Music was more than just a lighthearted expression of voice and instrument. She always saw in it a higher power. “Church was part of life as early as I can remember. In church, as a little girl, I would sing in the choir, so music was always a spiritual experience for me. Singing songs of praise and joy brought healing and togetherness. ‘The Lord’s Prayer’ is still one of my favorite songs to sing.”
As a teenager, she sang in a vocal group called the Soulettes. It was during this period that she met a young man who also recognized the spiritual power of music. His name was Bob Marley. In Marley, Rita found a kindred spirit, a voice for the common man. She began singing with Bob’s band, the Wailers, and helped form the backing trio that would largely influence his sound, the I-Three.
“One of the things we all had in common from the very beginning was an awareness of the power of music and its ability to convey a message to the mind and the spirit. It was what sealed the chemistry of Bob with the Wailers and also the I-Three. Bob had a vision and was able to articulate it in a way that we could all receive and then work to express.”
Eventually, Bob Marley and the Wailers, backed by the I-Three, would gain worldwide acclaim for his music and its powerful message of freedom and unity.

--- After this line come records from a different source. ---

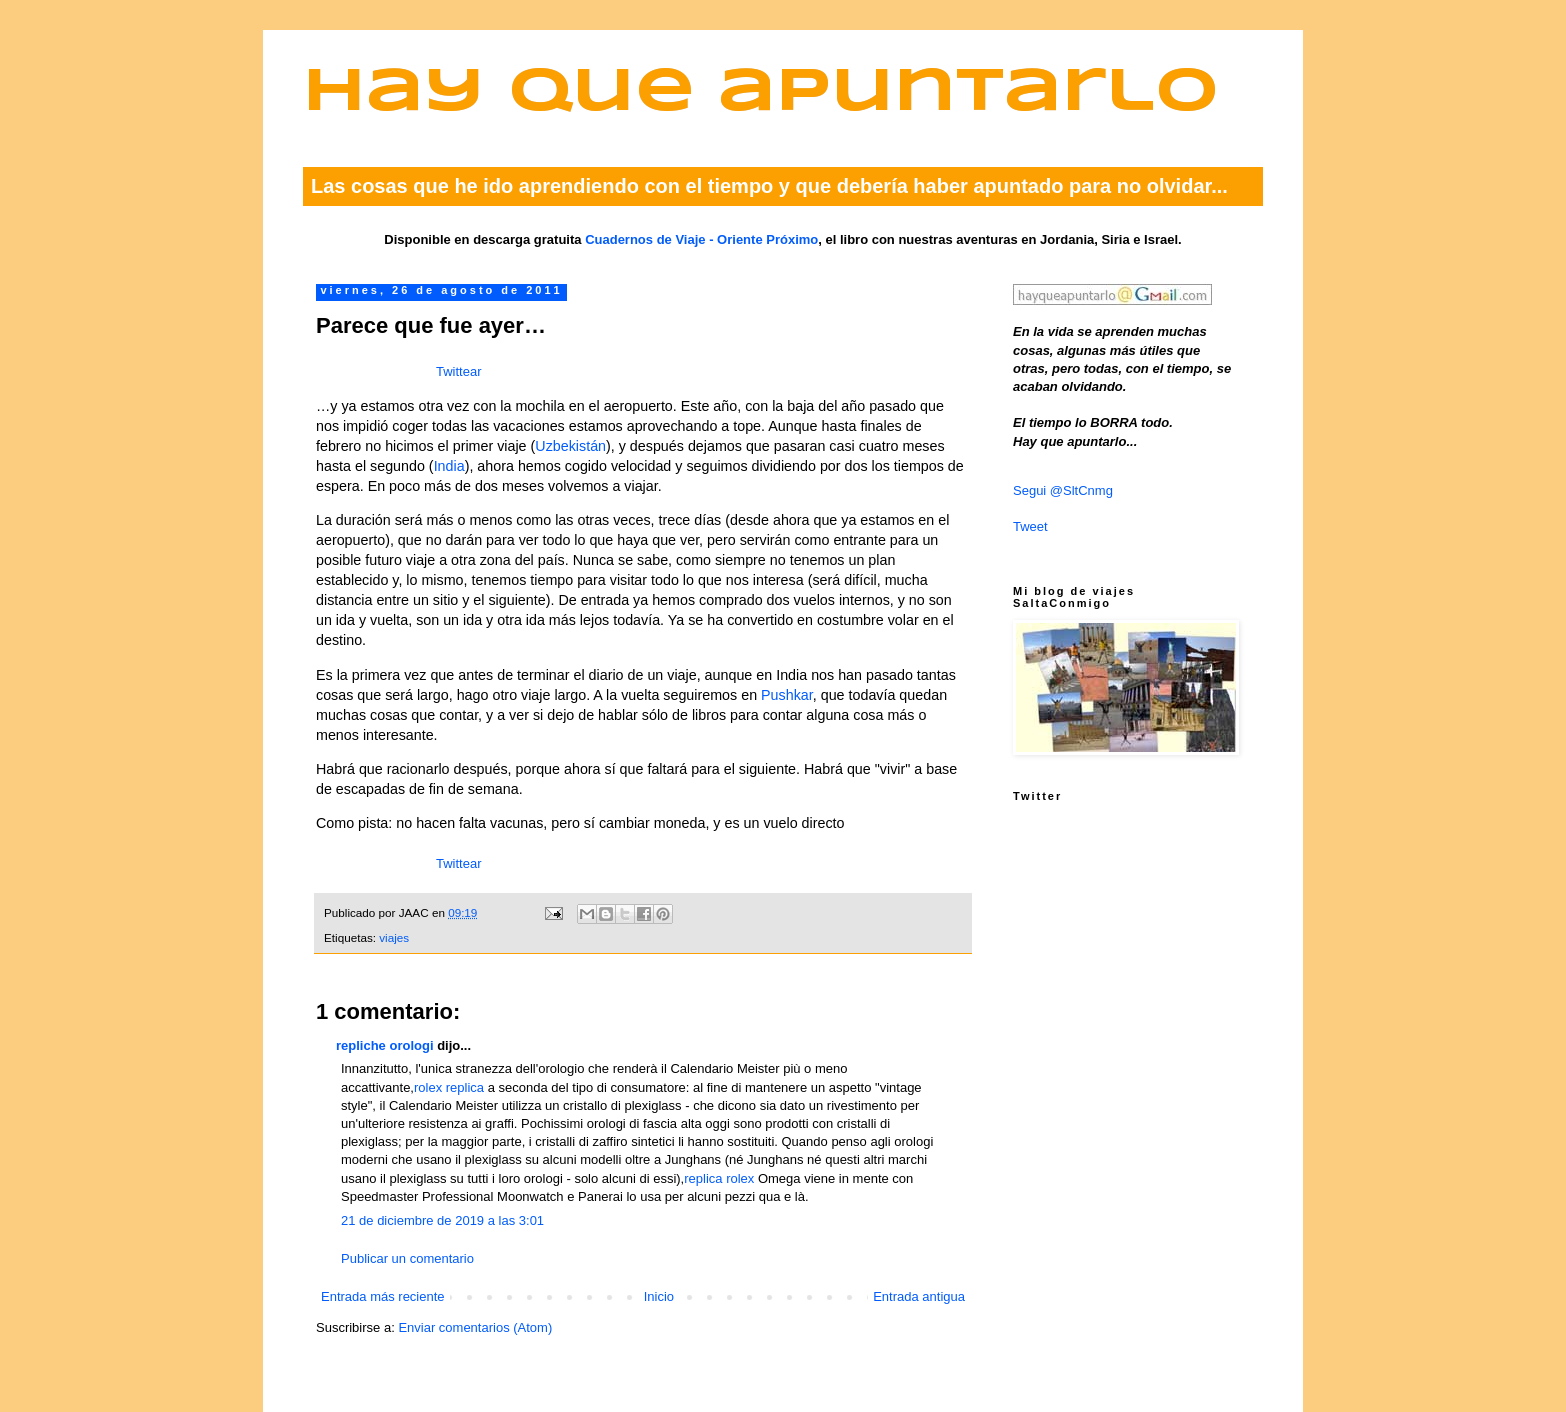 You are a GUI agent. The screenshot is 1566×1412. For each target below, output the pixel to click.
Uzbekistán (570, 446)
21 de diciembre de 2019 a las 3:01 (442, 1220)
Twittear (459, 371)
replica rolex (719, 1178)
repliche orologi (385, 1045)
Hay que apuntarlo (761, 93)
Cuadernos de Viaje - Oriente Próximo (701, 239)
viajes (394, 937)
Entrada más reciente (383, 1296)
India (449, 466)
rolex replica (449, 1087)
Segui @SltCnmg (1063, 490)
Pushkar (787, 695)
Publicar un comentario (407, 1258)
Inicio (659, 1296)
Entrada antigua (919, 1296)
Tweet (1030, 526)
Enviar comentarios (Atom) (475, 1327) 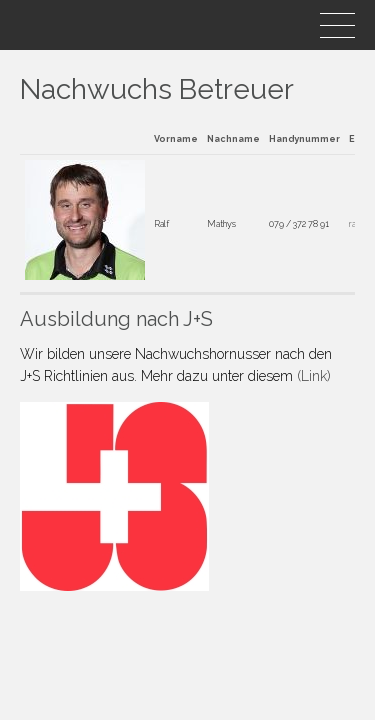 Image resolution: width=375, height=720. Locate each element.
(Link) (314, 376)
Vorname (176, 139)
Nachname (233, 139)
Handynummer (304, 139) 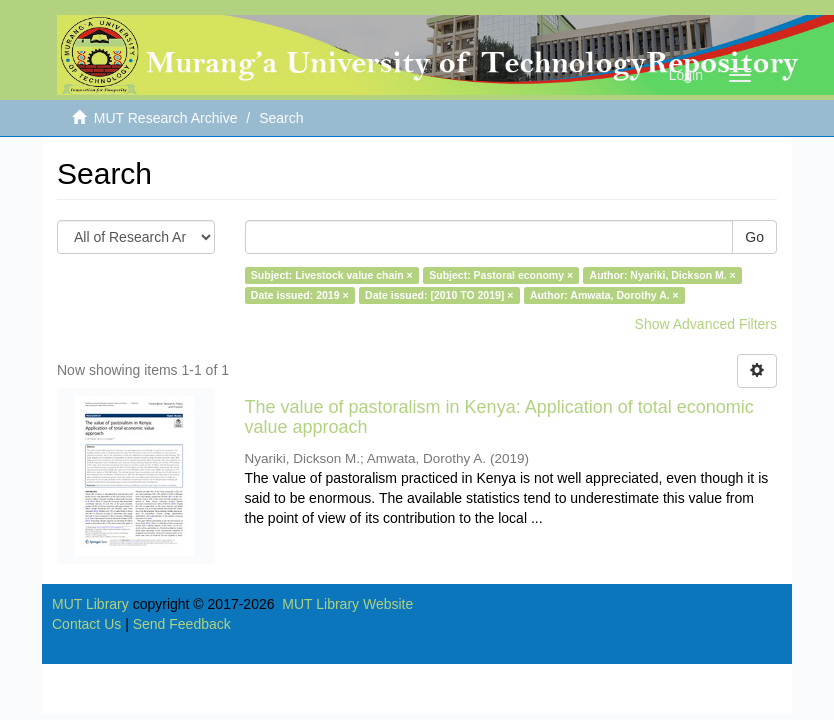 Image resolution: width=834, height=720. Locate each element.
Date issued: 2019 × (300, 295)
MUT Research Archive (166, 118)
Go (754, 237)
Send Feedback (182, 624)
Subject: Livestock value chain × (332, 275)
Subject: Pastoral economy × (501, 275)
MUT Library (90, 604)
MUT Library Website (347, 604)
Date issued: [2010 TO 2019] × (439, 295)
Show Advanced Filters (706, 324)
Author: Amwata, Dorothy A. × (604, 295)
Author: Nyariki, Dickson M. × (663, 275)
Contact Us (86, 624)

“To share these words, these ideas. At the time, the political climate all over the world was one in which the people were seeking freedom, empowerment and healing on a whole. Bob was a spiritual man. This he acquired from his mother, Cedella Booker. The music expressed and supported that, so it was always important for the music to be heard. After the assassination attempt in Kingston, we became even more determined. It was a mission that obviously was gaining a momentum that threatened the status quo and, as Bob said, ‘no bullet can stop us now.’
“In the midst of it all, we really kept our focus on the work itself, and we felt a connection with the people at every concert. There would always come a point where the energy from Bob would connect with the energy of the people and we would become one in a sense. That energy was there in a club as much as it was in a stadium.”
After her husband’s death in 1981, Rita Marley devoted her life to helping others. From her work with children in Ghana to her foundation’s ongoing mission to fight poverty and hunger, she has strived to make the world a better place. Why?
“Because I lived it—the abundance as well as the struggle—and always I knew I was a part of something bigger than just myself. Growing up in Trench Town wasn’t easy, but even in times of struggle, we didn’t lose hope; partly because of the sense that we were part of a greater community that cared for one another. We each shared whatever little we had, and that allowed it to grow and serve more than just the individual need. It fed us all.”
Throughout her long and amazing life, Rita Marley has been witness to the transformative power of music. And though the world is still rife with pain and hatred, she still sees music as the key to our overcoming these struggles.
“Music is so transforming. It has the power to evoke ranges of emotions. Through music, each artist can manifest healing, love, happiness. We must continue with spreading peace, unity, love through conscious music. Sing songs similar to Bob Marley and the Wailers, Toots and the Maytals, Jimmy Cliff and the list goes on. Be mindful that your word is sound and power.”